Gather from the listing below each line that includes the word "işletmelerin", and copy it.

-- Stored data follows --

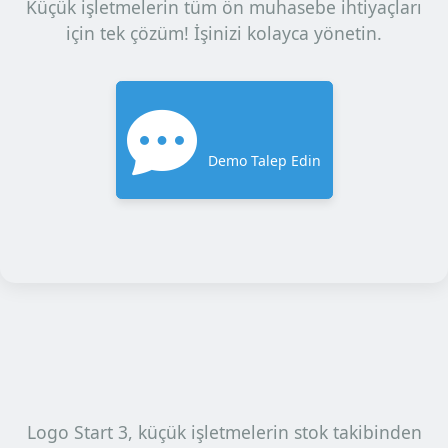
Küçük işletmelerin tüm ön muhasebe ihtiyaçları
için tek çözüm! İşinizi kolayca yönetin.
Demo Talep Edin
Logo Start 3, küçük işletmelerin stok takibinden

-- Stored data concluded --

• [Response to this task]
Küçük işletmelerin tüm ön muhasebe ihtiyaçları
Logo Start 3, küçük işletmelerin stok takibinden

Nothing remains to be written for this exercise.